A melhor história sobre Beatriz Segall que conheço me
foi contada por um amigo de Recife. A grande atriz estava em cartaz no Teatro
do Parque, lá na rua do Hospício da capital pernambucana, apresentando um drama
tchecoviano desses em que o grau de angústia compete com o volume de peças de
roupas oitocentistas que recobrem os atores. Era muita elegância para pouco ar
condicionado, que pifou justamente na noite de estreia. Não seja por isso: lá
pelo meio da peça, Beatriz Segall largou todo o distanciamento do texto russo e
abandonou a ribalta com um esnobe “com um calor desses não há condições de
trabalhar”. E fim.
Por essas e outras – como a simpatia tucana que lhe
caía como uma segunda pele – sempre achei que Segall tinha mais em comum com Odete
Roitman do que supõe nossa vã teledramaturgia. Se o texto padrão do esnobismo
pátrio lhe saía tão bem podia ser por uma questão muito além do talento que ela
de fato tinha – não é este o ponto. Se assim foi e minhas injunções não forem
tão injustas quanto as sentenças que a personagem jogava à mesa de jantar como
um Bolsonaro antes-do-tempo então pelo menos a grande atriz nos prestou um
serviço: mostrar o alcance inconfessável dos nossos preconceitos escravagistas.

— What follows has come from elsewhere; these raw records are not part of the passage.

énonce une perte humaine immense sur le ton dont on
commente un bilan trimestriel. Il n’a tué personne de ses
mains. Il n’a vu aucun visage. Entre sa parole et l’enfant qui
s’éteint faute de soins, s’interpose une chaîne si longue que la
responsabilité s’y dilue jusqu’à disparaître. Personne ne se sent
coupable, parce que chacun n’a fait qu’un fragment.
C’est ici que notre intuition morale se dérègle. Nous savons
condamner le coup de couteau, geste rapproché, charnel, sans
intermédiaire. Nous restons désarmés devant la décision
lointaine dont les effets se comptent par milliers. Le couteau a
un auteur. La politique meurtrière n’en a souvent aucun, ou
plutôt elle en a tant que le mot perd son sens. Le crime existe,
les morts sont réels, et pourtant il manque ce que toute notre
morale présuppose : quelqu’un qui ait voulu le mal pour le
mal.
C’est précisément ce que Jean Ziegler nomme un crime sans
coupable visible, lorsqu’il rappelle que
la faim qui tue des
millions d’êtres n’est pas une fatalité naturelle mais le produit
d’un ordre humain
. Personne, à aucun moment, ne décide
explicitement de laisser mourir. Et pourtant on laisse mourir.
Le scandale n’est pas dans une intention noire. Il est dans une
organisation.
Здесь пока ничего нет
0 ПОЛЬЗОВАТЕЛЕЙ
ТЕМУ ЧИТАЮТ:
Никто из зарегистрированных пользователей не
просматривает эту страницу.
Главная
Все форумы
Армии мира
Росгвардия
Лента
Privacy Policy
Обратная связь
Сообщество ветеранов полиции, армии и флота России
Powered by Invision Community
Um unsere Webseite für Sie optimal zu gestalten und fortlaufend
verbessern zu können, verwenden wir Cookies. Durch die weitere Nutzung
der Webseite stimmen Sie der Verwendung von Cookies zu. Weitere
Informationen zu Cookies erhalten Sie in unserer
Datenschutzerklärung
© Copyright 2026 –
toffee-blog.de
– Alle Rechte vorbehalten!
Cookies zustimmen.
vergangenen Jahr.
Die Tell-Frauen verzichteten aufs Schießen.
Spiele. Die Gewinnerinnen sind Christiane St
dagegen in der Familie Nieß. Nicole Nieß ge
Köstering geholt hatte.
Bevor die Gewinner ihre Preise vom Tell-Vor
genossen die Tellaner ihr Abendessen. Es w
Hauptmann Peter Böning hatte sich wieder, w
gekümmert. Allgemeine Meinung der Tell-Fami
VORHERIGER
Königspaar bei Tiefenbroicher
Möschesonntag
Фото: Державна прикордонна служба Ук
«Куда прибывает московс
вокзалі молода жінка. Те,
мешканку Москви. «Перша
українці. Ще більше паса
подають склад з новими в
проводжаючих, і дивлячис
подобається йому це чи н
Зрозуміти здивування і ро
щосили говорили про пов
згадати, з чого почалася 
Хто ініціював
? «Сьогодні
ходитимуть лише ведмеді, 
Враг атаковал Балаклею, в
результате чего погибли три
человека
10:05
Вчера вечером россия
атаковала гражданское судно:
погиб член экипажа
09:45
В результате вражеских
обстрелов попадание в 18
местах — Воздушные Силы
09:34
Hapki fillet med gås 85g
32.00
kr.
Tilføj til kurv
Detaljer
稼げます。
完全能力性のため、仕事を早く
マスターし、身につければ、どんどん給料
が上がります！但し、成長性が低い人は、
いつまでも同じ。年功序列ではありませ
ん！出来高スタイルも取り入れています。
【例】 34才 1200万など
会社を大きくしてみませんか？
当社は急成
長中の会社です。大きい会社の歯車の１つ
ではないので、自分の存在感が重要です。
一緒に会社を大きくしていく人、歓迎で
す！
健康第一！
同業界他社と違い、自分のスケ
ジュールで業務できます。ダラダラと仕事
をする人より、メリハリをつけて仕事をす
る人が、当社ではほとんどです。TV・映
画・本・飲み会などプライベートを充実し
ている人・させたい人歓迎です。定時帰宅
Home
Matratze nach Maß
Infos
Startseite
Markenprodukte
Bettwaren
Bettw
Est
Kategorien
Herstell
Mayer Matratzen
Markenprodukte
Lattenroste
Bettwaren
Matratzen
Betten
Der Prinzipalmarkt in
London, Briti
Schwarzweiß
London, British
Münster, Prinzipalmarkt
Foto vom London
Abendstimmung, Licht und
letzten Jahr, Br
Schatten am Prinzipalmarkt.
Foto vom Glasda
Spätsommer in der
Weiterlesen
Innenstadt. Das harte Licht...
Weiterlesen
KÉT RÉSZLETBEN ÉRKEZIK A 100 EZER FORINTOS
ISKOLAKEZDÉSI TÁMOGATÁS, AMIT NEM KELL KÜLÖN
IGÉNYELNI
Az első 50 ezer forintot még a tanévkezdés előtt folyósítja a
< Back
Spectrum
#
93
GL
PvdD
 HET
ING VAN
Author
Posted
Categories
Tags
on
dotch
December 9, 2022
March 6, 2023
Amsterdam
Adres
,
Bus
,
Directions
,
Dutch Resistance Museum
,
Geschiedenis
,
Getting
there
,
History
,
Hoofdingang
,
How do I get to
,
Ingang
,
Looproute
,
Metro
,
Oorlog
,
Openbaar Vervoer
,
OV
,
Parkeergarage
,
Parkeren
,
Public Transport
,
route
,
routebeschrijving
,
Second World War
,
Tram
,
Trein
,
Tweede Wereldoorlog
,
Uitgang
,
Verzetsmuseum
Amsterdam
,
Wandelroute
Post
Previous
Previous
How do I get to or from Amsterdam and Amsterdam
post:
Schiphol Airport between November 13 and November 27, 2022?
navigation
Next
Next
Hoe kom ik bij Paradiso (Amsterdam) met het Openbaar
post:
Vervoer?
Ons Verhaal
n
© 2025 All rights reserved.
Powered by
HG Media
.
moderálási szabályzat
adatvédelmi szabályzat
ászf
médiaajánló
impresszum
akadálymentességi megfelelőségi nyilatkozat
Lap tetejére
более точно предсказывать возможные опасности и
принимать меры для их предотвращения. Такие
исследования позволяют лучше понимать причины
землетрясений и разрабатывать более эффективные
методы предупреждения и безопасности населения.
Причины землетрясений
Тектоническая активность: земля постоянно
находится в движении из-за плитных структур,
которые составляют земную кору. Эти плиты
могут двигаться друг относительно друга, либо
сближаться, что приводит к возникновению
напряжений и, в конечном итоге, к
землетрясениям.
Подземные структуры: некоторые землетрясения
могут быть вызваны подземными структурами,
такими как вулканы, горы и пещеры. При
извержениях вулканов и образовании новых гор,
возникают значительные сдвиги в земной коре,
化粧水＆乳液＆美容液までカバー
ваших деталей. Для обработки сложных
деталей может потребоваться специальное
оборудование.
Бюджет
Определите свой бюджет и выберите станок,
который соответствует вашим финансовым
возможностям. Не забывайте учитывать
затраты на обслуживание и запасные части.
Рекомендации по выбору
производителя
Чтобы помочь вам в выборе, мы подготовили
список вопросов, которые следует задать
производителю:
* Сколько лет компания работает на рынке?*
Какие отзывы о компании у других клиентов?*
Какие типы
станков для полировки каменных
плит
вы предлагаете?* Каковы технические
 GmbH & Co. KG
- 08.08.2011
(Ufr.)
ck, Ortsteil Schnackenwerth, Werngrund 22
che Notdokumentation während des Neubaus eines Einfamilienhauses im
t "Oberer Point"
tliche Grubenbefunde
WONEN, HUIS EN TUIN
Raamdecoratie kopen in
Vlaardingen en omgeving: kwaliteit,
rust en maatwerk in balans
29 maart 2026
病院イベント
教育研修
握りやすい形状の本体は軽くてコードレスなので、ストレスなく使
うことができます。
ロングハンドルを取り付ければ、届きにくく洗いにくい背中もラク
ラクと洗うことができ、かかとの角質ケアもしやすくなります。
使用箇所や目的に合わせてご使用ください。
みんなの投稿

E com anos de antecedência ao período histórico em que tais demonstrações
seriam não motivo de vergonha, mas de orgulho.
Durante anos, Beatriz Segall tentou matar Odete
Roitman. Não conseguiu porque o valor da caracterização foi tão alto – e tão
necessário para a expressão do Brasil dominante ou aspirante a sê-lo – que se
inscreveu na alma imaterial do país. Aquela mesma onde estão o carnaval, outras
festas populares e a culinária baiana. De maneira que de vez em quando teremos
que esbarrar nele ao dobrar a esquina, como acontece precisamente desde a reeleição
de Dilma Rousseff. Beatriz Segall se foi mas o espírito de suas principais
atuações permanece vivo, para o bem ou para o mal.